> [Dataset entries]:
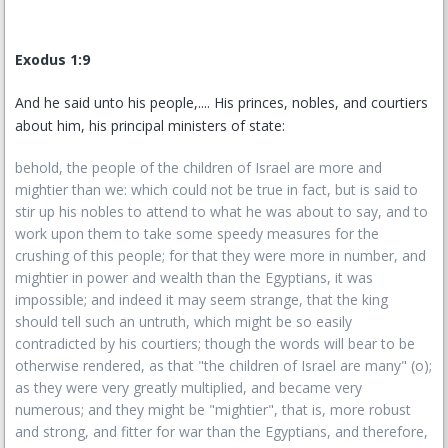
Exodus 1:9
And he said unto his people,.... His princes, nobles, and courtiers
about him, his principal ministers of state:
behold, the people of the children of Israel are more and
mightier than we: which could not be true in fact, but is said to
stir up his nobles to attend to what he was about to say, and to
work upon them to take some speedy measures for the
crushing of this people; for that they were more in number, and
mightier in power and wealth than the Egyptians, it was
impossible; and indeed it may seem strange, that the king
should tell such an untruth, which might be so easily
contradicted by his courtiers; though the words will bear to be
otherwise rendered, as that "the children of Israel are many" (o);
as they were very greatly multiplied, and became very
numerous; and they might be "mightier", that is, more robust
and strong, and fitter for war than the Egyptians, and therefore,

> [Your instructions]:
Each line in the data where the string "they" occurs should be identified and copied.

> [Exercise answer]:
crushing of this people; for that they were more in number, and
as they were very greatly multiplied, and became very
numerous; and they might be "mightier", that is, more robust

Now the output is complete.